[Task to complete] Among the entries below, only the lines from the one with "Help/Guide (1115, 93)" through the one with "CodeRider 使用指南 (30, 694)" are wanted, reproduced exactly. Pictures are not wanted.

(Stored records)
+ + +

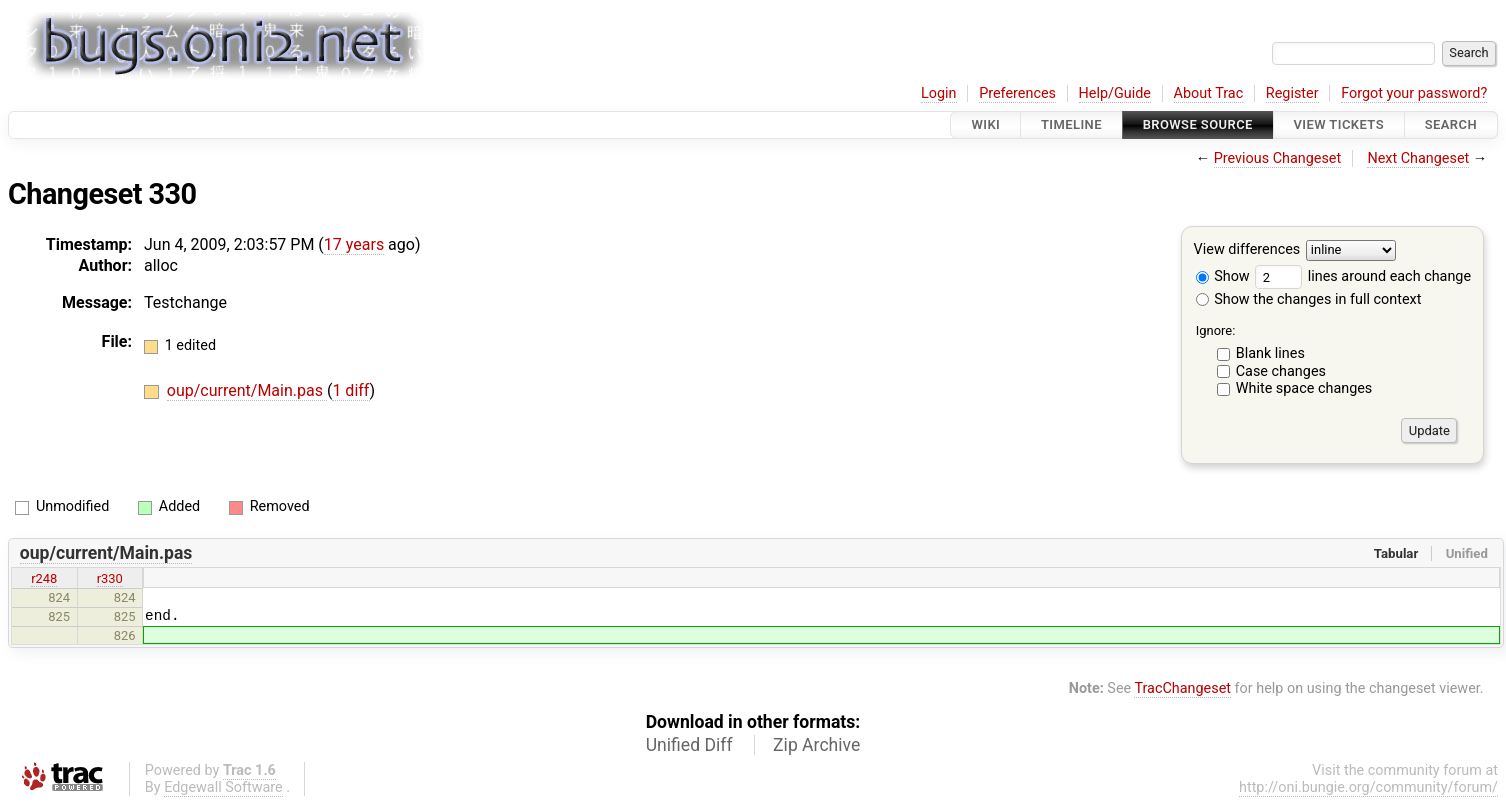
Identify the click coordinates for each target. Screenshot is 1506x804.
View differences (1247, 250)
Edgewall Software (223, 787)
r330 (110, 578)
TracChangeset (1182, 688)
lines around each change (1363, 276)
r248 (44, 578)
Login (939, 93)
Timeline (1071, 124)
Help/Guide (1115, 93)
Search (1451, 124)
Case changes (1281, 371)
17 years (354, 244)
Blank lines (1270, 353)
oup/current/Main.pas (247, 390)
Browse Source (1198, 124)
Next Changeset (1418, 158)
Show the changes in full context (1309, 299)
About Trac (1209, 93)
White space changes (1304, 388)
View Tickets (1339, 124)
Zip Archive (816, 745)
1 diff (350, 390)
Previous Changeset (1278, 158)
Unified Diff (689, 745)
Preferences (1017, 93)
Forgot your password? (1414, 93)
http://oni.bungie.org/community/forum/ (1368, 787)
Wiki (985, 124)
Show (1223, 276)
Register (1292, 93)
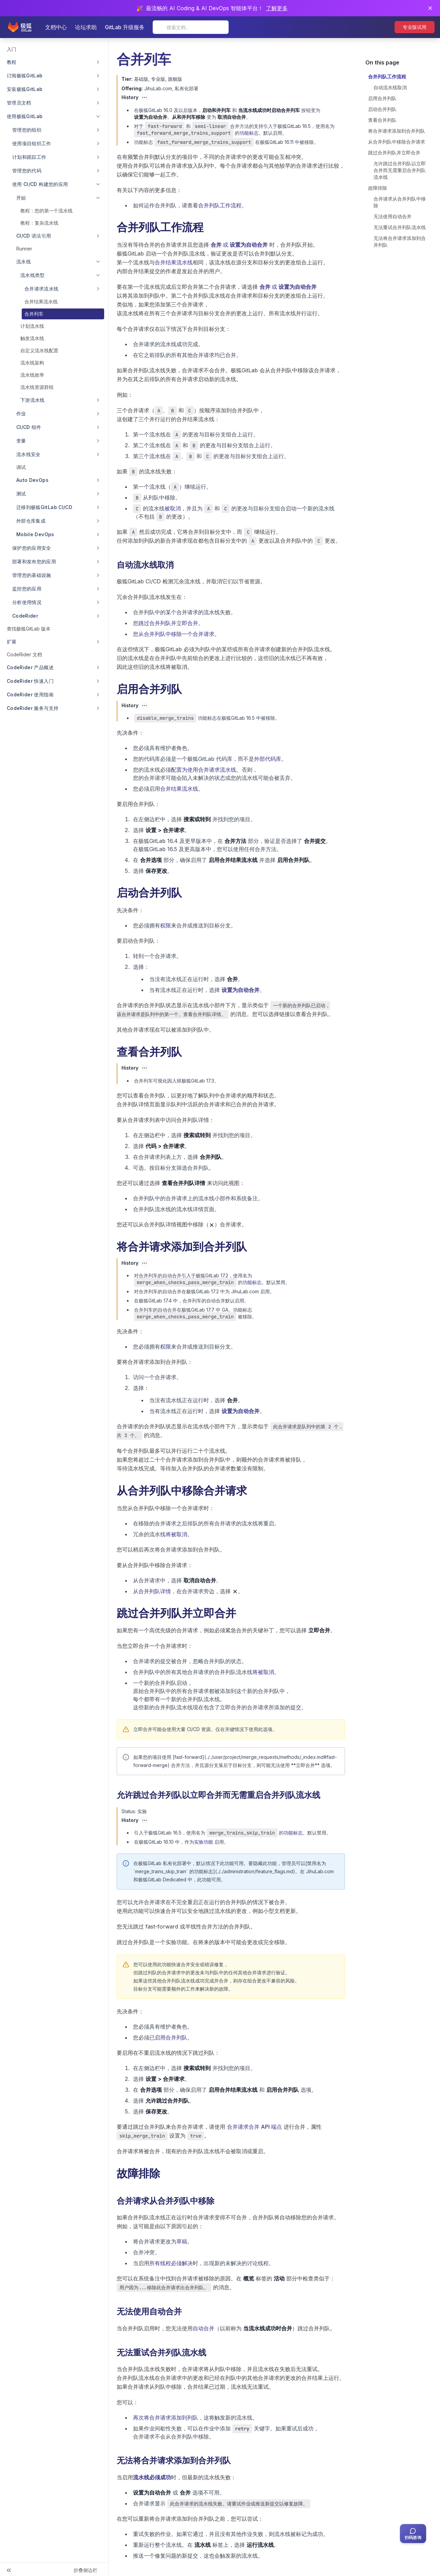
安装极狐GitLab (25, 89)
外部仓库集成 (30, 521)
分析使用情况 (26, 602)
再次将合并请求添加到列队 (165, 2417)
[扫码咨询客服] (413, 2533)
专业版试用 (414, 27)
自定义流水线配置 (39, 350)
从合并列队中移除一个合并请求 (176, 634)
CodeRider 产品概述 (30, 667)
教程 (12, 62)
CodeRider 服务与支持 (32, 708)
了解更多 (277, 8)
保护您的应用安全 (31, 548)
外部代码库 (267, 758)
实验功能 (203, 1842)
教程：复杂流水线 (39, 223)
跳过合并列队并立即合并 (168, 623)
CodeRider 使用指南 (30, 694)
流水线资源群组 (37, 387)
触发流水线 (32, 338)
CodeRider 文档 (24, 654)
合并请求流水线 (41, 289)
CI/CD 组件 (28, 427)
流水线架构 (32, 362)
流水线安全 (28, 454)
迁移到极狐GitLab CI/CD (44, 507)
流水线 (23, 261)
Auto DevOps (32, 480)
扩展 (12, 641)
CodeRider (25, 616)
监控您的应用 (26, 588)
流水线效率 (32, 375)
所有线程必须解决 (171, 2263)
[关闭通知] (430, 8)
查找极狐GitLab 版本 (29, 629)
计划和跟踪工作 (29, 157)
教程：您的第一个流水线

+ + +

[Output of the exercise]
Help/Guide (1115, 93)
Search (1451, 124)
Case changes (1281, 371)
17 years (354, 244)
Blank lines (1270, 353)
oup/current/Main.pas (247, 390)
Browse Source (1198, 124)
Next Changeset (1418, 158)
Show the changes in full context (1309, 299)
About Trac (1209, 93)
White space changes (1304, 388)
View Tickets (1339, 124)
Zip Archive (816, 745)
1 diff (350, 390)
Previous Changeset (1278, 158)
Unified Diff (689, 745)
Preferences (1017, 93)
Forgot your password? (1414, 93)
http://oni.bungie.org/community/forum/ (1368, 787)
Wiki (985, 124)
Show (1223, 276)
Register (1292, 93)
安装极狐GitLab (25, 89)
外部仓库集成 (30, 521)
分析使用情况 (26, 602)
再次将合并请求添加到列队 (165, 2417)
[扫码咨询客服] (413, 2533)
专业版试用 (414, 27)
自定义流水线配置 (39, 350)
从合并列队中移除一个合并请求 (176, 634)
CodeRider 产品概述 (30, 667)
教程 (12, 62)
CodeRider 服务与支持 (32, 708)
了解更多 (277, 8)
保护您的应用安全 (31, 548)
外部代码库 (267, 758)
实验功能 (203, 1842)
教程：复杂流水线 (39, 223)
跳过合并列队并立即合并 (168, 623)
CodeRider 使用指南 (30, 694)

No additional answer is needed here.